===== Data extracts
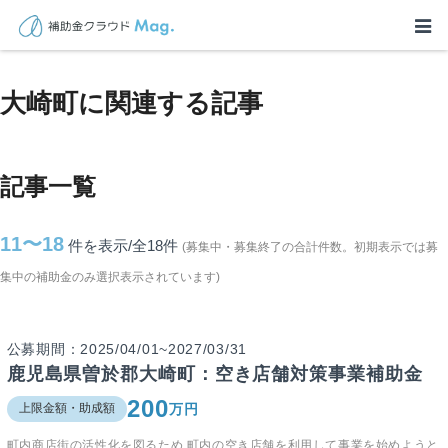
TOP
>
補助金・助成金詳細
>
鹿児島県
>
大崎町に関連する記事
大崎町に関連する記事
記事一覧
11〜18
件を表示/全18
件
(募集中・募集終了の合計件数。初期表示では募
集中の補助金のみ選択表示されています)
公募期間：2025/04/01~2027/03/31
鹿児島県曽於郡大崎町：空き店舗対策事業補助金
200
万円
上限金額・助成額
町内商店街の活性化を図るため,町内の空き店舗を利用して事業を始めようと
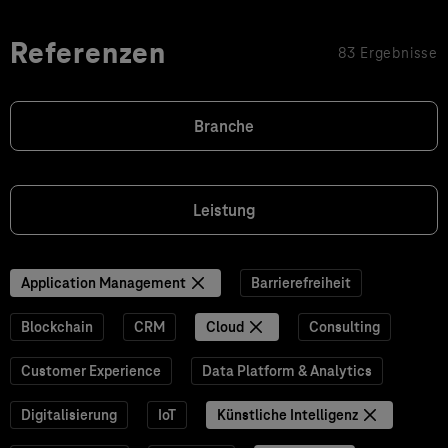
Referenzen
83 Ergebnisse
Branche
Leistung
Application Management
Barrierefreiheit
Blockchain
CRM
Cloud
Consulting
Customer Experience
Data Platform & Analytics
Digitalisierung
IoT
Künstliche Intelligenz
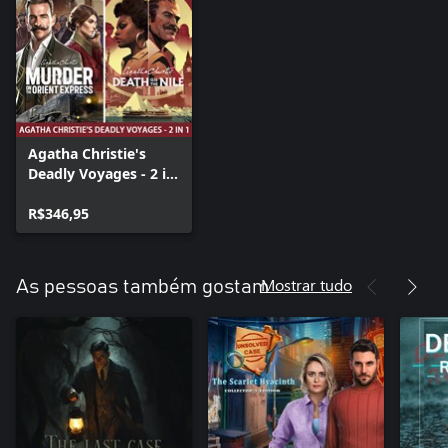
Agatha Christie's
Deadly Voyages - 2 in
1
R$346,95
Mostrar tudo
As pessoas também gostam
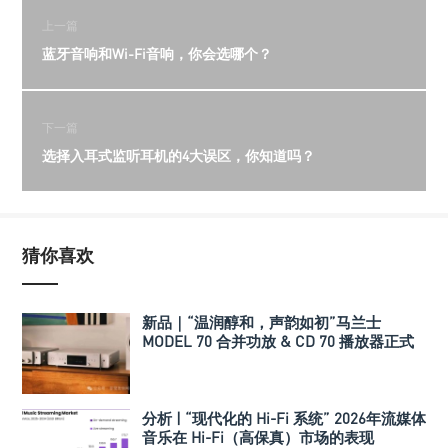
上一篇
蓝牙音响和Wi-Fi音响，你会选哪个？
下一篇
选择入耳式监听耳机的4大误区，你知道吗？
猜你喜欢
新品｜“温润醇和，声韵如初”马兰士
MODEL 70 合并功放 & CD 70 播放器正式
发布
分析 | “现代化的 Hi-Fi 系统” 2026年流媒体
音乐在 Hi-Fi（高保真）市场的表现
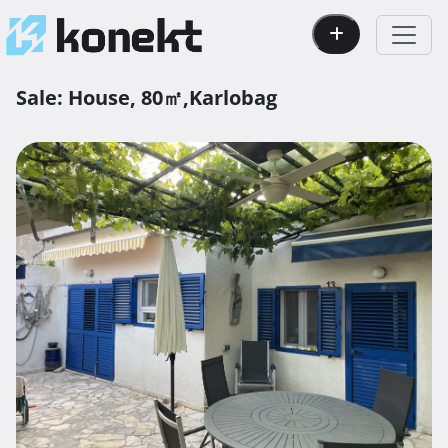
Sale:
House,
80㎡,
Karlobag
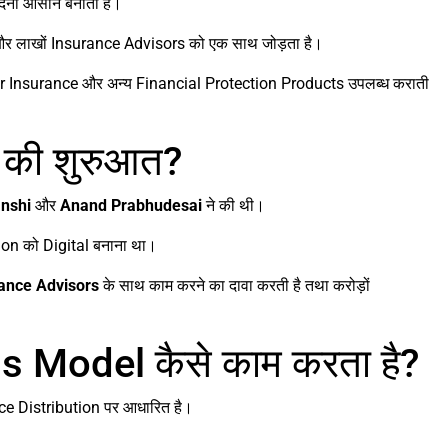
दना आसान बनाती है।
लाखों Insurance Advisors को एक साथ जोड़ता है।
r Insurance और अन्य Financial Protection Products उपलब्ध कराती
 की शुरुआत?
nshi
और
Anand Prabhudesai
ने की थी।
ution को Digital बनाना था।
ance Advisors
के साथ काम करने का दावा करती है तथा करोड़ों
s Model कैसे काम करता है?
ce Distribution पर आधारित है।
==========
# Task details
A faithful copy of each entry is required, and no picture may be carried into it.

# Answer section
TOP
>
補助金・助成金詳細
>
鹿児島県
>
大崎町に関連する記事
大崎町に関連する記事
記事一覧
11〜18
件を表示/全18
件
(募集中・募集終了の合計件数。初期表示では募
集中の補助金のみ選択表示されています)
公募期間：2025/04/01~2027/03/31
鹿児島県曽於郡大崎町：空き店舗対策事業補助金
200
万円
上限金額・助成額
町内商店街の活性化を図るため,町内の空き店舗を利用して事業を始めようと
Referenzen
83 Ergebnisse
Branche
Leistung
Application Management
Barrierefreiheit
Blockchain
CRM
Cloud
Consulting
Customer Experience
Data Platform & Analytics
Digitalisierung
IoT
Künstliche Intelligenz
Agatha Christie's
Deadly Voyages - 2 in
1
R$346,95
Mostrar tudo
As pessoas também gostam
上一篇
蓝牙音响和Wi-Fi音响，你会选哪个？
下一篇
选择入耳式监听耳机的4大误区，你知道吗？
猜你喜欢
新品｜“温润醇和，声韵如初”马兰士
MODEL 70 合并功放 & CD 70 播放器正式
发布
分析 | “现代化的 Hi-Fi 系统” 2026年流媒体
音乐在 Hi-Fi（高保真）市场的表现
Sale:
House,
80㎡,
Karlobag
दना आसान बनाती है।
लाखों Insurance Advisors को एक साथ जोड़ता है।
r Insurance और अन्य Financial Protection Products उपलब्ध कराती
 की शुरुआत?
nshi
और
Anand Prabhudesai
ने की थी।
ution को Digital बनाना था।
ance Advisors
के साथ काम करने का दावा करती है तथा करोड़ों
s Model कैसे काम करता है?
ce Distribution पर आधारित है।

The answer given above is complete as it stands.